Every line that includes the word "Ограничение" needs to be copied from the listing.
────
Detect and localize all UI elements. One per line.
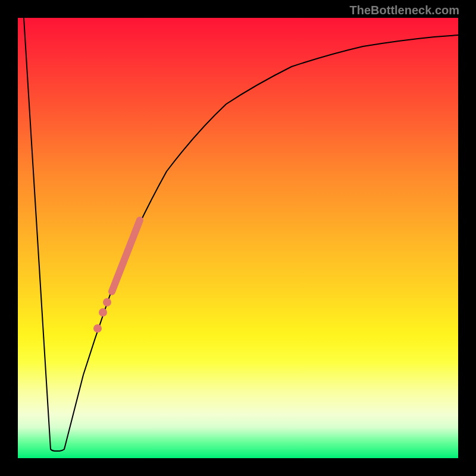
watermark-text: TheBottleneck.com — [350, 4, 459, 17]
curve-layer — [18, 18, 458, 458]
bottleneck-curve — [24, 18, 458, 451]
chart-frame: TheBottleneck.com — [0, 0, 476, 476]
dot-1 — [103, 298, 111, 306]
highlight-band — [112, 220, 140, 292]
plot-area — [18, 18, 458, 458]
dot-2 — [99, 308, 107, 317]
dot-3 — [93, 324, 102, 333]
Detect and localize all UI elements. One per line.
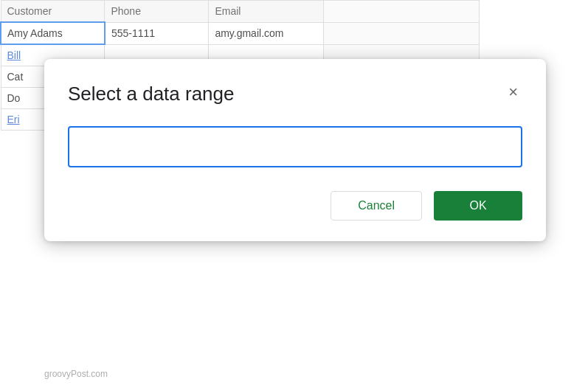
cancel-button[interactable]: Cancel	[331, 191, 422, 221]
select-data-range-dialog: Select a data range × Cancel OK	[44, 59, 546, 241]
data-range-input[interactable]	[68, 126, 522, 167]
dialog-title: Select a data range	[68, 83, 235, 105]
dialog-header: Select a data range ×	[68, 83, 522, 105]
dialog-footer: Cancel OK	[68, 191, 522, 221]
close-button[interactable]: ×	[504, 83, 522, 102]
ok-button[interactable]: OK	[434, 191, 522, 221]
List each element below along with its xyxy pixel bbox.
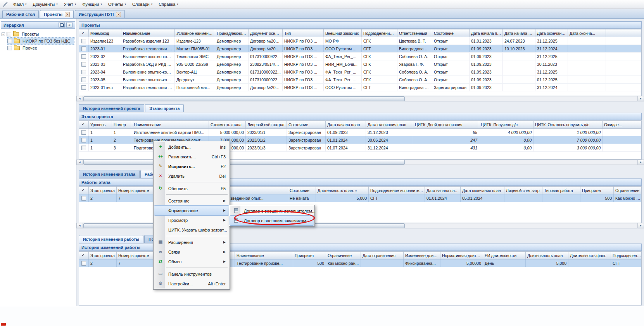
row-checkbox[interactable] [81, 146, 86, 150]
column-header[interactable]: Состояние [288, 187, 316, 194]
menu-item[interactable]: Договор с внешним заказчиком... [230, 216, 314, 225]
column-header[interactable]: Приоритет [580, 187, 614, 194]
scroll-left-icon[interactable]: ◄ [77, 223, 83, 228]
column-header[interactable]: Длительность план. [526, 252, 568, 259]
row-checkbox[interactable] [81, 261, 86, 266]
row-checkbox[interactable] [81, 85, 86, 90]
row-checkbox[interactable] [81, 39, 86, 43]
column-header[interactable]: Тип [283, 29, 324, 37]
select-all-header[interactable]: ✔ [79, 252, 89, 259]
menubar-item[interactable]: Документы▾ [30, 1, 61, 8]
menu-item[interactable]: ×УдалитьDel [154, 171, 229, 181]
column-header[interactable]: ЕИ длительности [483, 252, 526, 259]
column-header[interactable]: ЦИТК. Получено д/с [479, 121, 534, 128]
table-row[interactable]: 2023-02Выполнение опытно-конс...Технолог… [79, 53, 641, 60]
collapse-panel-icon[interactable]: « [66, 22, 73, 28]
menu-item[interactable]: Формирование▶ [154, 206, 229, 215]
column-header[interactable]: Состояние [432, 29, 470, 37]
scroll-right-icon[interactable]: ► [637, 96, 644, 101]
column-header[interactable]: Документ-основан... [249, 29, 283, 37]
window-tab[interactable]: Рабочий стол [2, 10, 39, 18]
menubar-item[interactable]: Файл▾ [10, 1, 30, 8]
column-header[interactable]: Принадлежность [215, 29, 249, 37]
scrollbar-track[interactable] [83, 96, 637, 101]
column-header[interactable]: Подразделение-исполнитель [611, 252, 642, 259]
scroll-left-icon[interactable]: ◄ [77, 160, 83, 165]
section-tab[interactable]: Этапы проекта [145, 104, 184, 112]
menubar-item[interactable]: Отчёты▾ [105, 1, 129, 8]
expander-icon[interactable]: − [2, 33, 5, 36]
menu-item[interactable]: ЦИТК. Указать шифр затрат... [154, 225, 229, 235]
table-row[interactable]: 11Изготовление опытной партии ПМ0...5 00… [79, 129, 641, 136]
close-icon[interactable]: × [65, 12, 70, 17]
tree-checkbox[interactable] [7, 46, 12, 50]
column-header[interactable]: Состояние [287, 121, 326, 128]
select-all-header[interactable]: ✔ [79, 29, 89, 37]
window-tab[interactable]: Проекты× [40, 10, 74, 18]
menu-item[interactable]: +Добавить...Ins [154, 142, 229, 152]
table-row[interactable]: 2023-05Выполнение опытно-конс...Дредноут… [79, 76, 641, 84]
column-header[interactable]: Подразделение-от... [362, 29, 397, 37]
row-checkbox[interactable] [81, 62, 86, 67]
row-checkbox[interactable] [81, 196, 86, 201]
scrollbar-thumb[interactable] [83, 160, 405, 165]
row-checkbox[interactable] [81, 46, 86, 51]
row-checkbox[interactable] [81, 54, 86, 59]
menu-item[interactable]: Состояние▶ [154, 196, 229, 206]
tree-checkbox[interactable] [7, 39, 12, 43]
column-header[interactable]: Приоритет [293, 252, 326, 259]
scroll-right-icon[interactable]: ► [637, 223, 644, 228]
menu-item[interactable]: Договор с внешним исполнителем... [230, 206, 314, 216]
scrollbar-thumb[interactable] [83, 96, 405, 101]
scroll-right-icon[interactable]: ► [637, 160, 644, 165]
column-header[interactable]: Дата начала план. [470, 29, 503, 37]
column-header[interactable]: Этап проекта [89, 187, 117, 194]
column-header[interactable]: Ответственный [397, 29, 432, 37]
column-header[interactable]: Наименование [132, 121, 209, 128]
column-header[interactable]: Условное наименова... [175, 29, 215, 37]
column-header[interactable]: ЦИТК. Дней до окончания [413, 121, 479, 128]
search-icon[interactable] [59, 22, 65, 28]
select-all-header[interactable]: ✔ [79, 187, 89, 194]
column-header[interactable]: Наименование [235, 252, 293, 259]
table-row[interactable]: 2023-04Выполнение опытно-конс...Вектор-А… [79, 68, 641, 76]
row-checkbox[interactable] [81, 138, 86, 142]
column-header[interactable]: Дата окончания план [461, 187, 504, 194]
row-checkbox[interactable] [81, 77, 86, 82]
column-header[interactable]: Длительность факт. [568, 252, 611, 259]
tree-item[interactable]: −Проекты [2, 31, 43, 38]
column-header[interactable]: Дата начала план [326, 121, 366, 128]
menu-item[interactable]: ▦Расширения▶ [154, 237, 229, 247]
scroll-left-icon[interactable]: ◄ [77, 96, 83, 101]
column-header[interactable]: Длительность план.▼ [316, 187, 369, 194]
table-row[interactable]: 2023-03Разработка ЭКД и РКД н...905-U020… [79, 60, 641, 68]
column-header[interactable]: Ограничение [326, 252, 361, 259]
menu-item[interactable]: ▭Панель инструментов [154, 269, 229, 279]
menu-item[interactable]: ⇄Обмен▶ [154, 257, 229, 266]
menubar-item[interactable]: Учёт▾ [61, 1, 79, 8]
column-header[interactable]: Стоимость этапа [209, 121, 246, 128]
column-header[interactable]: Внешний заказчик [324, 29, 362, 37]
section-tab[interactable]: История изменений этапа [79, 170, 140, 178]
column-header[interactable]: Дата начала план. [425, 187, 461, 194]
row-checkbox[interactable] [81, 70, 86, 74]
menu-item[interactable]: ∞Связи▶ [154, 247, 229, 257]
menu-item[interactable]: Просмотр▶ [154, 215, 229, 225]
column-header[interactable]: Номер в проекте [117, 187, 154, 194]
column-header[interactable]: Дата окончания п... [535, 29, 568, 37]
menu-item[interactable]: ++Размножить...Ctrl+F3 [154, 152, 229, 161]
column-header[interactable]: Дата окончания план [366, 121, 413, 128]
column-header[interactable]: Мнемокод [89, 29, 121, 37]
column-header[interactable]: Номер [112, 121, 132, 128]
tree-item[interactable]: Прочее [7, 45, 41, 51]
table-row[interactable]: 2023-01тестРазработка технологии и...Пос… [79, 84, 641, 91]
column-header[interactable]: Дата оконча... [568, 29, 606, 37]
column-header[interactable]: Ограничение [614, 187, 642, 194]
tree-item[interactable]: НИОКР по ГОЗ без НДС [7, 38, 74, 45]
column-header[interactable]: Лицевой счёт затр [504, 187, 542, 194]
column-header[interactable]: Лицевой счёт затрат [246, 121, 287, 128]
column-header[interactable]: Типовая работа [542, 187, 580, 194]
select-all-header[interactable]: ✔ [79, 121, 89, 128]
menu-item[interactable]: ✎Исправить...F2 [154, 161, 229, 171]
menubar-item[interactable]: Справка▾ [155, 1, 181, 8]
────
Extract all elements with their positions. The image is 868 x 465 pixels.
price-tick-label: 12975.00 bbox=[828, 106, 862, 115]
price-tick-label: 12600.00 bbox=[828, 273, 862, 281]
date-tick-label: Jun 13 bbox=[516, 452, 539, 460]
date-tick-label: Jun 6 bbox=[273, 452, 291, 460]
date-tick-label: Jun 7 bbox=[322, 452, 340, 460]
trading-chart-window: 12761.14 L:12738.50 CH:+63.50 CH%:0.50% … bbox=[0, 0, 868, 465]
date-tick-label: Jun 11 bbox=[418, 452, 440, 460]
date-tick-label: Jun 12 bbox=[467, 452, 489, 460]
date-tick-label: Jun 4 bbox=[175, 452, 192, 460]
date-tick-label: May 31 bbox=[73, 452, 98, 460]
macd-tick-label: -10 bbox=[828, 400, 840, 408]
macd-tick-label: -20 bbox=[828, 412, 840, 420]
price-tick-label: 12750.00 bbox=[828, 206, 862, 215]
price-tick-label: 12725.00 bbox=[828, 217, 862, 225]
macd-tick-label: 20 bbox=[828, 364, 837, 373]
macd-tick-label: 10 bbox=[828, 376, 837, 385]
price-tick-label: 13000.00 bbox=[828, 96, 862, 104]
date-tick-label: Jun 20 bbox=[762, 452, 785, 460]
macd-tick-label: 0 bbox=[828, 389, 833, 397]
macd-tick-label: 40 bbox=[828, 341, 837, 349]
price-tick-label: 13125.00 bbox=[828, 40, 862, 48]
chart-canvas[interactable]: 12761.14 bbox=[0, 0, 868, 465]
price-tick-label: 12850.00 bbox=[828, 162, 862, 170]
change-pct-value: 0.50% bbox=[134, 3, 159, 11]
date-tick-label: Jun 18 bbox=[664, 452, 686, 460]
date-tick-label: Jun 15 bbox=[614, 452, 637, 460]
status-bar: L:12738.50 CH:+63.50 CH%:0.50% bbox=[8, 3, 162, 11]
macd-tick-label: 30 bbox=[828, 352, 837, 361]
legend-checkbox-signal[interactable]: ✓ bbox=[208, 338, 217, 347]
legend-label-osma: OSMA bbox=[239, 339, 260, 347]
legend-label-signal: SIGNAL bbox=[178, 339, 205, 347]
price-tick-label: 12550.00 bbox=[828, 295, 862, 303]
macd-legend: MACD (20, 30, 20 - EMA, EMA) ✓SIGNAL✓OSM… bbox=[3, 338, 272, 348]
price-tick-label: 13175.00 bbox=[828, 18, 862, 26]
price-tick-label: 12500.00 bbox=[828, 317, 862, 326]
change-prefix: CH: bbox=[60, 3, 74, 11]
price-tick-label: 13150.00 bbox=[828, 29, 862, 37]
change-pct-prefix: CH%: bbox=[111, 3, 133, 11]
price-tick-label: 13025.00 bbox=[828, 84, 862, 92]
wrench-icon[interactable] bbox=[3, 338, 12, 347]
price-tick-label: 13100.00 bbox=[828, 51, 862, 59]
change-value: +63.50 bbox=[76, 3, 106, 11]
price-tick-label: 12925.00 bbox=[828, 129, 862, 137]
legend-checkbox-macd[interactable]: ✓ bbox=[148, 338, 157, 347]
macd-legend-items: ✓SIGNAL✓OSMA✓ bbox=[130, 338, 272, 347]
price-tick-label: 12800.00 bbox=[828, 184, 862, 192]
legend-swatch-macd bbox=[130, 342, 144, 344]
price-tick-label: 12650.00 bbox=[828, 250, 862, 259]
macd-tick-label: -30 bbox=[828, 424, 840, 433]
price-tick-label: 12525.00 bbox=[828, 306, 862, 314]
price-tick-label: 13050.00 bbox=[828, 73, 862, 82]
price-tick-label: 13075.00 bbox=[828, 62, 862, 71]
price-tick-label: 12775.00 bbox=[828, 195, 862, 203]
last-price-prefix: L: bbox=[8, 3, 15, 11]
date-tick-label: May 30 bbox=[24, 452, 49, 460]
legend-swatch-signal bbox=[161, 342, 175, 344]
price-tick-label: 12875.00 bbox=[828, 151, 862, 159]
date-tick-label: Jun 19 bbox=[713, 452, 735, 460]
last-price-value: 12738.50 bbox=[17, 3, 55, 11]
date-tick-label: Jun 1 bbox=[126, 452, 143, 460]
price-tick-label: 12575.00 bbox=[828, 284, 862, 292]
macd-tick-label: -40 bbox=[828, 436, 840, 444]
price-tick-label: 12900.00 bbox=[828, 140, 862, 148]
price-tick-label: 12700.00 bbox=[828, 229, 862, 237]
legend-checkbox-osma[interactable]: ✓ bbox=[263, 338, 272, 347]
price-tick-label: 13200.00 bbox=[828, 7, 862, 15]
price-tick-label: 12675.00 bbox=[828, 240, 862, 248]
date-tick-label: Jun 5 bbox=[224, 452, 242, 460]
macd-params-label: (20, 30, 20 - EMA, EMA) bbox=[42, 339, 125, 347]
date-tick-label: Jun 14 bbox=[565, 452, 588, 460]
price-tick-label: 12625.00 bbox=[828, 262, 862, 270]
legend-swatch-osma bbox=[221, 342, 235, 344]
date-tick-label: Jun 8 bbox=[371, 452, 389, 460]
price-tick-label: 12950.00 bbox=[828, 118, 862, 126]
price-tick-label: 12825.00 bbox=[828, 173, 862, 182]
────
• **Result of this task**:
column-header[interactable]: Ограничение [326, 252, 361, 259]
column-header[interactable]: Ограничение [614, 187, 642, 194]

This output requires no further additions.